Extracted entries START
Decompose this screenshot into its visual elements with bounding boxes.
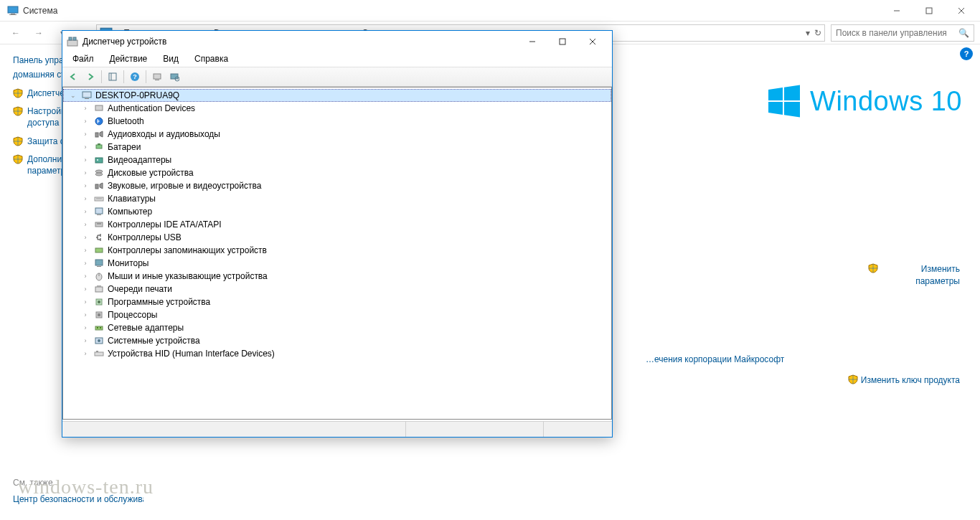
svg-marker-10 bbox=[768, 88, 783, 100]
expand-icon[interactable]: › bbox=[80, 105, 90, 112]
svg-rect-14 bbox=[67, 40, 77, 46]
close-button[interactable] bbox=[945, 1, 977, 21]
expand-icon[interactable]: › bbox=[80, 143, 90, 151]
svg-rect-30 bbox=[85, 98, 89, 99]
svg-rect-29 bbox=[83, 92, 91, 98]
svg-rect-43 bbox=[95, 208, 103, 214]
device-tree[interactable]: ⌄ DESKTOP-0PRUA9Q ›Authentication Device… bbox=[62, 87, 612, 420]
expand-icon[interactable]: › bbox=[80, 285, 90, 293]
computer-icon bbox=[81, 90, 93, 101]
device-manager-icon bbox=[67, 36, 78, 47]
minimize-button[interactable] bbox=[880, 1, 913, 21]
svg-point-59 bbox=[97, 327, 98, 328]
show-hide-tree-button[interactable] bbox=[105, 69, 121, 85]
expand-icon[interactable]: › bbox=[80, 260, 90, 267]
category-icon bbox=[93, 180, 105, 192]
device-category[interactable]: ›Мониторы bbox=[76, 257, 611, 270]
category-icon bbox=[93, 348, 105, 359]
svg-rect-27 bbox=[171, 74, 178, 79]
device-category[interactable]: ›Контроллеры IDE ATA/ATAPI bbox=[76, 218, 611, 231]
device-category[interactable]: ›Очереди печати bbox=[76, 283, 611, 296]
menu-help[interactable]: Справка bbox=[187, 52, 235, 67]
device-category[interactable]: ›Контроллеры USB bbox=[76, 231, 611, 244]
expand-icon[interactable]: › bbox=[80, 195, 90, 202]
svg-rect-49 bbox=[97, 266, 101, 267]
device-category[interactable]: ›Устройства HID (Human Interface Devices… bbox=[76, 347, 611, 360]
monitor-icon bbox=[7, 5, 19, 16]
category-icon bbox=[93, 141, 105, 153]
expand-icon[interactable]: › bbox=[80, 221, 90, 228]
expand-icon[interactable]: › bbox=[80, 273, 90, 280]
forward-button[interactable] bbox=[83, 69, 98, 85]
category-icon bbox=[93, 103, 105, 114]
device-category[interactable]: ›Системные устройства bbox=[76, 334, 611, 347]
device-category[interactable]: ›Клавиатуры bbox=[76, 192, 611, 205]
change-product-key-link[interactable]: Изменить ключ продукта bbox=[848, 374, 960, 387]
expand-icon[interactable]: › bbox=[80, 234, 90, 241]
device-category[interactable]: ›Контроллеры запоминающих устройств bbox=[76, 244, 611, 257]
search-input[interactable] bbox=[836, 28, 958, 38]
dialog-status-bar bbox=[62, 421, 612, 437]
svg-rect-4 bbox=[926, 8, 932, 14]
shield-icon bbox=[13, 136, 23, 146]
device-category[interactable]: ›Authentication Devices bbox=[76, 102, 611, 115]
expand-icon[interactable]: › bbox=[80, 156, 90, 164]
svg-rect-48 bbox=[95, 260, 103, 265]
expand-icon[interactable]: › bbox=[80, 131, 90, 138]
device-category[interactable]: ›Компьютер bbox=[76, 205, 611, 218]
menu-file[interactable]: Файл bbox=[65, 52, 101, 67]
dialog-maximize-button[interactable] bbox=[547, 32, 578, 52]
dialog-minimize-button[interactable] bbox=[517, 32, 547, 52]
help-button[interactable]: ? bbox=[127, 69, 143, 85]
device-category[interactable]: ›Мыши и иные указывающие устройства bbox=[76, 270, 611, 283]
device-category[interactable]: ›Дисковые устройства bbox=[76, 166, 611, 179]
collapse-icon[interactable]: ⌄ bbox=[68, 92, 78, 99]
maximize-button[interactable] bbox=[913, 1, 945, 21]
device-category[interactable]: ›Сетевые адаптеры bbox=[76, 321, 611, 334]
expand-icon[interactable]: › bbox=[80, 324, 90, 331]
svg-rect-21 bbox=[109, 73, 116, 80]
device-category[interactable]: ›Звуковые, игровые и видеоустройства bbox=[76, 179, 611, 192]
expand-icon[interactable]: › bbox=[80, 337, 90, 344]
svg-text:?: ? bbox=[133, 73, 137, 80]
back-button[interactable]: ← bbox=[6, 24, 26, 42]
expand-icon[interactable]: › bbox=[80, 182, 90, 189]
help-icon[interactable]: ? bbox=[960, 47, 973, 60]
expand-icon[interactable]: › bbox=[80, 350, 90, 357]
scan-hardware-button[interactable] bbox=[149, 69, 165, 85]
tree-root-node[interactable]: ⌄ DESKTOP-0PRUA9Q bbox=[63, 89, 611, 102]
dialog-close-button[interactable] bbox=[578, 32, 608, 52]
device-category[interactable]: ›Процессоры bbox=[76, 308, 611, 321]
ms-license-link[interactable]: …ечения корпорации Майкрософт bbox=[646, 354, 784, 364]
category-icon bbox=[93, 206, 105, 217]
expand-icon[interactable]: › bbox=[80, 208, 90, 215]
svg-rect-53 bbox=[97, 285, 101, 287]
device-category[interactable]: ›Программные устройства bbox=[76, 296, 611, 308]
search-box[interactable]: 🔍 bbox=[831, 24, 974, 42]
expand-icon[interactable]: › bbox=[80, 118, 90, 125]
forward-button[interactable]: → bbox=[29, 24, 49, 42]
expand-icon[interactable]: › bbox=[80, 298, 90, 306]
svg-rect-40 bbox=[95, 184, 98, 189]
change-settings-link[interactable]: Изменить параметры bbox=[868, 263, 960, 288]
svg-rect-63 bbox=[95, 352, 103, 356]
device-category[interactable]: ›Аудиовходы и аудиовыходы bbox=[76, 128, 611, 141]
expand-icon[interactable]: › bbox=[80, 247, 90, 254]
device-category[interactable]: ›Батареи bbox=[76, 141, 611, 153]
back-button[interactable] bbox=[65, 69, 81, 85]
category-icon bbox=[93, 245, 105, 256]
expand-icon[interactable]: › bbox=[80, 169, 90, 176]
device-category[interactable]: ›Bluetooth bbox=[76, 115, 611, 128]
expand-icon[interactable]: › bbox=[80, 311, 90, 318]
windows-brand-text: Windows 10 bbox=[810, 86, 962, 117]
menu-view[interactable]: Вид bbox=[156, 52, 186, 67]
dialog-title: Диспетчер устройств bbox=[83, 37, 517, 47]
svg-point-39 bbox=[95, 173, 103, 176]
svg-marker-12 bbox=[768, 102, 783, 115]
device-manager-dialog: Диспетчер устройств Файл Действие Вид Сп… bbox=[62, 30, 613, 438]
menu-action[interactable]: Действие bbox=[103, 52, 155, 67]
svg-rect-2 bbox=[9, 14, 17, 15]
category-icon bbox=[93, 283, 105, 295]
device-category[interactable]: ›Видеоадаптеры bbox=[76, 153, 611, 166]
properties-button[interactable] bbox=[166, 69, 182, 85]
Extracted entries END
> _Task item_
Copy every record above exactly, leaving out any pictures.

> _Your response_
Decompose this screenshot into its visual elements with bounding boxes.
svg-marker-10 bbox=[768, 88, 783, 100]
expand-icon[interactable]: › bbox=[80, 105, 90, 112]
svg-rect-14 bbox=[67, 40, 77, 46]
close-button[interactable] bbox=[945, 1, 977, 21]
expand-icon[interactable]: › bbox=[80, 143, 90, 151]
svg-rect-30 bbox=[85, 98, 89, 99]
svg-rect-29 bbox=[83, 92, 91, 98]
svg-rect-43 bbox=[95, 208, 103, 214]
device-tree[interactable]: ⌄ DESKTOP-0PRUA9Q ›Authentication Device… bbox=[62, 87, 612, 420]
expand-icon[interactable]: › bbox=[80, 285, 90, 293]
computer-icon bbox=[81, 90, 93, 101]
device-manager-icon bbox=[67, 36, 78, 47]
minimize-button[interactable] bbox=[880, 1, 913, 21]
svg-point-59 bbox=[97, 327, 98, 328]
show-hide-tree-button[interactable] bbox=[105, 69, 121, 85]
expand-icon[interactable]: › bbox=[80, 260, 90, 267]
category-icon bbox=[93, 180, 105, 192]
device-category[interactable]: ›Мониторы bbox=[76, 257, 611, 270]
category-icon bbox=[93, 348, 105, 359]
svg-rect-27 bbox=[171, 74, 178, 79]
device-category[interactable]: ›Контроллеры IDE ATA/ATAPI bbox=[76, 218, 611, 231]
device-category[interactable]: ›Очереди печати bbox=[76, 283, 611, 296]
menu-help[interactable]: Справка bbox=[187, 52, 235, 67]
device-category[interactable]: ›Контроллеры USB bbox=[76, 231, 611, 244]
expand-icon[interactable]: › bbox=[80, 195, 90, 202]
svg-rect-49 bbox=[97, 266, 101, 267]
device-category[interactable]: ›Устройства HID (Human Interface Devices… bbox=[76, 347, 611, 360]
monitor-icon bbox=[7, 5, 19, 16]
category-icon bbox=[93, 141, 105, 153]
expand-icon[interactable]: › bbox=[80, 221, 90, 228]
expand-icon[interactable]: › bbox=[80, 273, 90, 280]
forward-button[interactable] bbox=[83, 69, 98, 85]
category-icon bbox=[93, 103, 105, 114]
device-category[interactable]: ›Системные устройства bbox=[76, 334, 611, 347]
device-category[interactable]: ›Клавиатуры bbox=[76, 192, 611, 205]
change-product-key-link[interactable]: Изменить ключ продукта bbox=[848, 374, 960, 387]
expand-icon[interactable]: › bbox=[80, 234, 90, 241]
device-category[interactable]: ›Контроллеры запоминающих устройств bbox=[76, 244, 611, 257]
search-input[interactable] bbox=[836, 28, 958, 38]
dialog-status-bar bbox=[62, 421, 612, 437]
svg-rect-4 bbox=[926, 8, 932, 14]
shield-icon bbox=[13, 136, 23, 146]
device-category[interactable]: ›Authentication Devices bbox=[76, 102, 611, 115]
expand-icon[interactable]: › bbox=[80, 156, 90, 164]
svg-rect-48 bbox=[95, 260, 103, 265]
expand-icon[interactable]: › bbox=[80, 131, 90, 138]
device-category[interactable]: ›Компьютер bbox=[76, 205, 611, 218]
menu-file[interactable]: Файл bbox=[65, 52, 101, 67]
dialog-maximize-button[interactable] bbox=[547, 32, 578, 52]
dialog-minimize-button[interactable] bbox=[517, 32, 547, 52]
help-button[interactable]: ? bbox=[127, 69, 143, 85]
device-category[interactable]: ›Мыши и иные указывающие устройства bbox=[76, 270, 611, 283]
device-category[interactable]: ›Дисковые устройства bbox=[76, 166, 611, 179]
collapse-icon[interactable]: ⌄ bbox=[68, 92, 78, 99]
maximize-button[interactable] bbox=[913, 1, 945, 21]
device-category[interactable]: ›Сетевые адаптеры bbox=[76, 321, 611, 334]
expand-icon[interactable]: › bbox=[80, 324, 90, 331]
svg-rect-21 bbox=[109, 73, 116, 80]
device-category[interactable]: ›Звуковые, игровые и видеоустройства bbox=[76, 179, 611, 192]
expand-icon[interactable]: › bbox=[80, 337, 90, 344]
svg-text:?: ? bbox=[133, 73, 137, 80]
back-button[interactable]: ← bbox=[6, 24, 26, 42]
expand-icon[interactable]: › bbox=[80, 182, 90, 189]
help-icon[interactable]: ? bbox=[960, 47, 973, 60]
expand-icon[interactable]: › bbox=[80, 350, 90, 357]
scan-hardware-button[interactable] bbox=[149, 69, 165, 85]
tree-root-node[interactable]: ⌄ DESKTOP-0PRUA9Q bbox=[63, 89, 611, 102]
dialog-close-button[interactable] bbox=[578, 32, 608, 52]
device-category[interactable]: ›Процессоры bbox=[76, 308, 611, 321]
ms-license-link[interactable]: …ечения корпорации Майкрософт bbox=[646, 354, 784, 364]
category-icon bbox=[93, 206, 105, 217]
expand-icon[interactable]: › bbox=[80, 208, 90, 215]
svg-rect-53 bbox=[97, 285, 101, 287]
device-category[interactable]: ›Программные устройства bbox=[76, 296, 611, 308]
search-box[interactable]: 🔍 bbox=[831, 24, 974, 42]
expand-icon[interactable]: › bbox=[80, 118, 90, 125]
forward-button[interactable]: → bbox=[29, 24, 49, 42]
expand-icon[interactable]: › bbox=[80, 298, 90, 306]
svg-rect-40 bbox=[95, 184, 98, 189]
change-settings-link[interactable]: Изменить параметры bbox=[868, 263, 960, 288]
svg-rect-63 bbox=[95, 352, 103, 356]
device-category[interactable]: ›Аудиовходы и аудиовыходы bbox=[76, 128, 611, 141]
expand-icon[interactable]: › bbox=[80, 247, 90, 254]
device-category[interactable]: ›Батареи bbox=[76, 141, 611, 153]
back-button[interactable] bbox=[65, 69, 81, 85]
category-icon bbox=[93, 245, 105, 256]
expand-icon[interactable]: › bbox=[80, 169, 90, 176]
device-category[interactable]: ›Bluetooth bbox=[76, 115, 611, 128]
expand-icon[interactable]: › bbox=[80, 311, 90, 318]
windows-brand-text: Windows 10 bbox=[810, 86, 962, 117]
menu-view[interactable]: Вид bbox=[156, 52, 186, 67]
dialog-title: Диспетчер устройств bbox=[83, 37, 517, 47]
svg-point-39 bbox=[95, 173, 103, 176]
svg-marker-12 bbox=[768, 102, 783, 115]
device-manager-dialog: Диспетчер устройств Файл Действие Вид Сп… bbox=[62, 30, 613, 438]
menu-action[interactable]: Действие bbox=[103, 52, 155, 67]
svg-rect-2 bbox=[9, 14, 17, 15]
category-icon bbox=[93, 283, 105, 295]
device-category[interactable]: ›Видеоадаптеры bbox=[76, 153, 611, 166]
properties-button[interactable] bbox=[166, 69, 182, 85]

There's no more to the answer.